Katara feels him shift and when she turns her head, he is smiling like a ghost, and she flexes her grip on his hand just to make sure he is still there; he looks up at her with those sunshine eyes and she knows, and she is glad.

Heat spikes at her side, and Katara manages to look away from the sharp contours of his face towards the curtained entrance. "He came to the capital with me to square things away!" She rubs her thumb along the back of his hand, and lets go of his hand because she has thought of this moment for so long.

Iroh stares as if he has seen the ghost of his very own son (and perhaps he has).

Neither of them quite move as much as they collide, as much as Zuko's arms fling around his uncle's stout shoulders and Iroh's hands fist against the thick material of his robes, scratching along the bandages Katara had pulled tight around his abdomen.

Aang takes a few steps away, and Katara sidles up to his side to watch the two of them. She wonders if there are questions that brim on the edge of Iroh's lips the way there were when she'd first looked into the depths of the ocean and Zuko stared back at her. "I kind of wish you traveled with us, Zuko," Aang laughs, a nervous tint in his voice, "it would have been a lot easier."

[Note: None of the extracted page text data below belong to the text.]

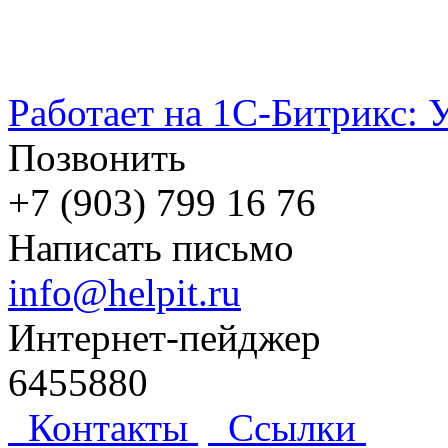
Работает на 1С-Битрикс: 
Позвонить
+7 (903) 799 16 76
Написать письмо
info@helpit.ru
Интернет-пейджер
6455880
Контакты
Ссылки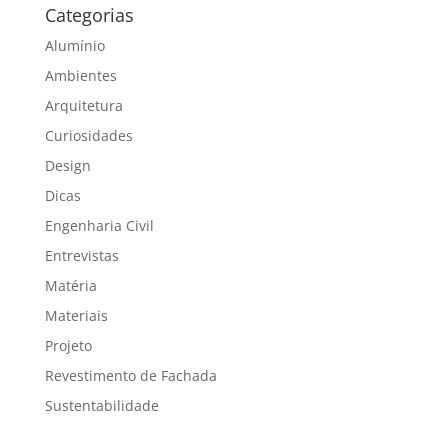
Categorias
Alumínio
Ambientes
Arquitetura
Curiosidades
Design
Dicas
Engenharia Civil
Entrevistas
Matéria
Materiais
Projeto
Revestimento de Fachada
Sustentabilidade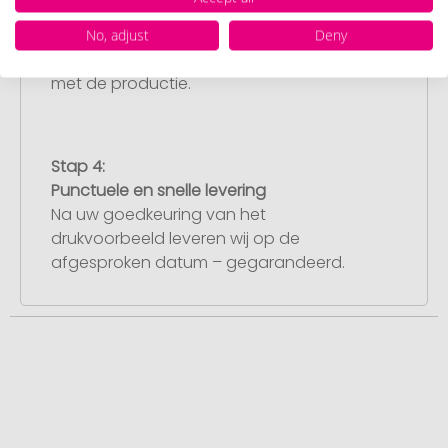
U ontvangt van ons een gratis
drukvoorbeeld met uw ontwerp. Zodra u
No, adjust
Deny
dit heeft goedgekeurd, starten wij direct
met de productie.
Stap 4:
Punctuele en snelle levering
Na uw goedkeuring van het
drukvoorbeeld leveren wij op de
afgesproken datum – gegarandeerd.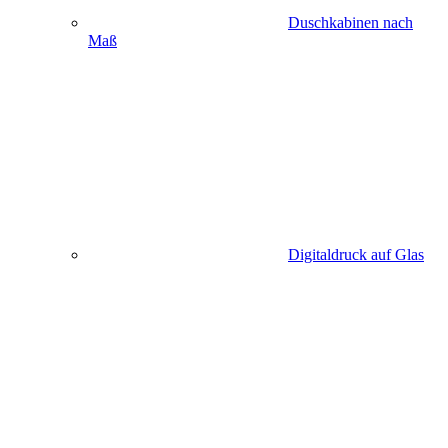
Duschkabinen nach
Maß
Digitaldruck auf Glas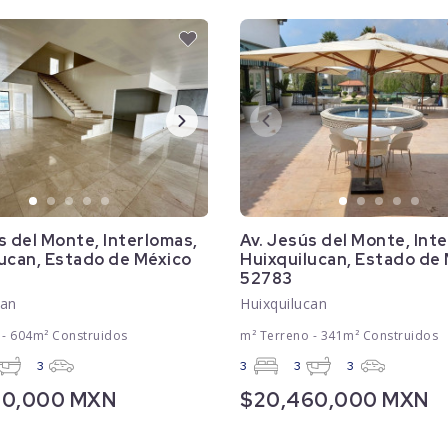
s del Monte, Interlomas,
Av. Jesús del Monte, Int
ucan, Estado de México
Huixquilucan, Estado de
52783
can
Huixquilucan
 - 604m² Construidos
m² Terreno - 341m² Construidos
3
3
3
3
40,000 MXN
$20,460,000 MXN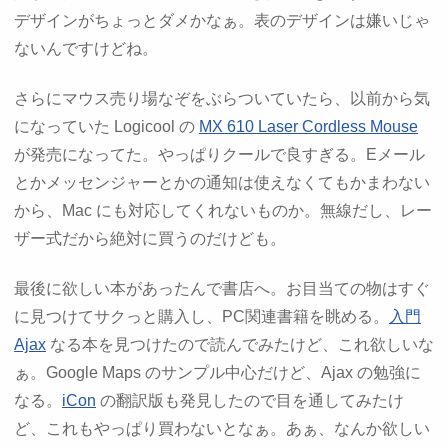
デザインがちょっとダメかなぁ。表のデザインは嫌いじゃ
ないんですけどね。
さらにマウス売り場なぞをぶらついていたら、以前から気
になっていた Logicool の
MX 610 Laser Cordless Mouse
が発売になってた。やっぱりクールで良すぎる。Eメール
とかメッセンジャーとかの通知は使えなくてもかまわない
から、Mac にも対応してくれないものか。無線だし、レー
ザー式だから絶対に買うのだけども。
最後に欲しい本があったんで書店へ。お目当ての物はすぐ
に見つけてサクっと購入し、PC関連書籍を眺める。
入門
Ajax
なる本を見つけたので読んでみたけど、これ欲しいな
ぁ。Google Maps のサンプル中心だけど、Ajax の勉強に
なる。
iCon
の翻訳版も発見したので目を通してみたけ
ど、これもやっぱり買わないとなぁ。あぁ、なんか欲しい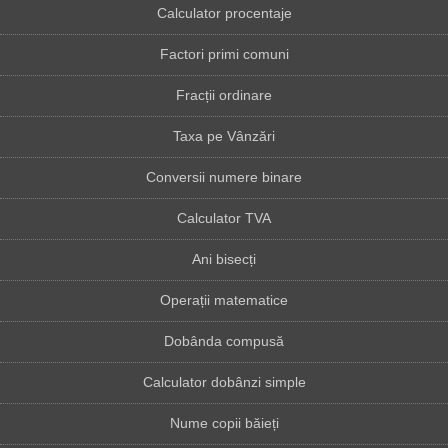
Calculator procentaje
Factori primi comuni
Fracții ordinare
Taxa pe Vânzări
Conversii numere binare
Calculator TVA
Ani bisecți
Operații matematice
Dobânda compusă
Calculator dobânzi simple
Nume copii băieți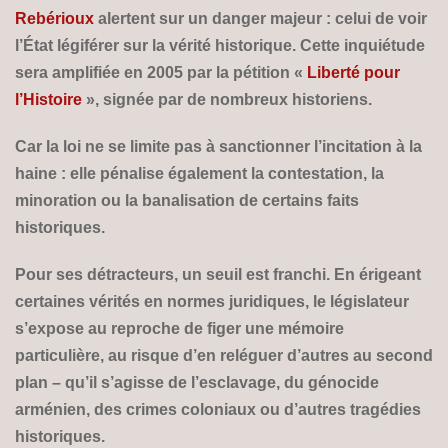
Rebérioux
alertent sur un danger majeur : celui de voir
l’État légiférer sur la vérité historique. Cette inquiétude
sera amplifiée en 2005 par la pétition «
Liberté pour
l’Histoire
», signée par de nombreux historiens.
Car la loi ne se limite pas à sanctionner l’incitation à la
haine : elle pénalise également la contestation, la
minoration ou la banalisation de certains faits
historiques.
Pour ses détracteurs, un seuil est franchi. En érigeant
certaines vérités en normes juridiques, le législateur
s’expose au reproche de figer une mémoire
particulière, au risque d’en reléguer d’autres au second
plan – qu’il s’agisse de l’esclavage, du génocide
arménien, des crimes coloniaux ou d’autres tragédies
historiques.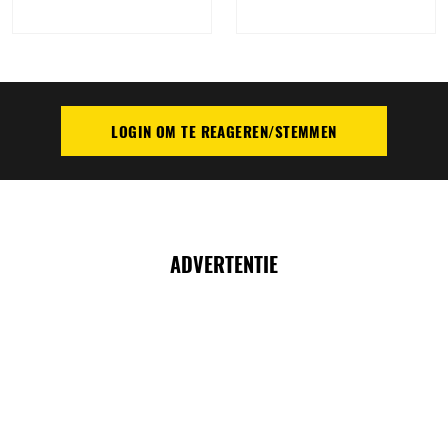
LOGIN OM TE REAGEREN/STEMMEN
PLAATS REACTIE
ADVERTENTIE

Katara smiles, thinking of not-quite kisses and gentle touches and snow prints and transparent fire. "He was there, every step of the way."

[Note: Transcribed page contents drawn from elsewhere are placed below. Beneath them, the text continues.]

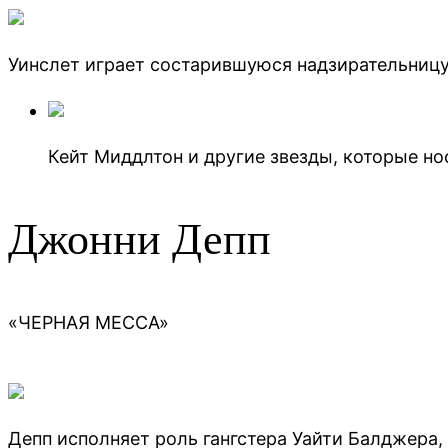
Уинслет играет состарившуюся надзирательницу
Кейт Миддлтон и другие звезды, которые но
Джонни Депп
«ЧЕРНАЯ МЕССА»
Депп исполняет роль гангстера Уайти Балджера,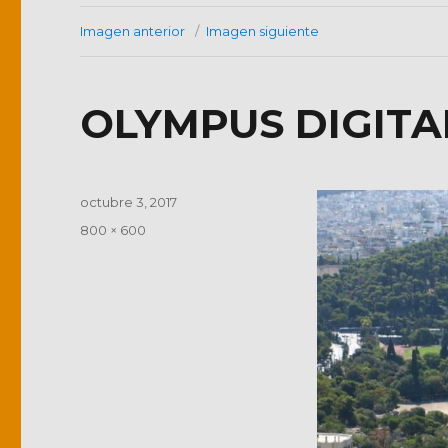
Imagen anterior
Imagen siguiente
OLYMPUS DIGIT
Publicado
octubre 3, 2017
el
Tamaño
800 × 600
completo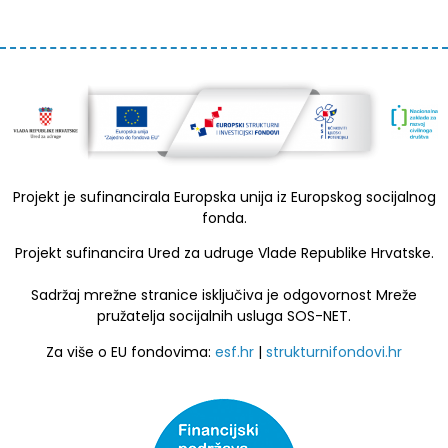
Projekt je sufinancirala Europska unija iz Europskog socijalnog
fonda.
Projekt sufinancira Ured za udruge Vlade Republike Hrvatske.
Sadržaj mrežne stranice isključiva je odgovornost Mreže
pružatelja socijalnih usluga SOS-NET.
Za više o EU fondovima:
esf.hr
|
strukturnifondovi.hr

The Avatar eyes her curiously, but Katara knows, and Iroh knows, and Zuko knows; that is all she needs to keep her content.

notes: i wrote this at 5am so take it with a grain of salt, i'm just saying, friends. so a lot of people left comments about continuing this and i thought about it, and at the time i was pretty against it. but the other day i had a flash of brilliance (or maybe insanity) and this came to me. i hope this is a better ending than the last! someone asked me about the title, and i just really like space and i spend a lot of time thinking about it, and i thought about how comforting looking at the stars can be even though they're tremendously far away.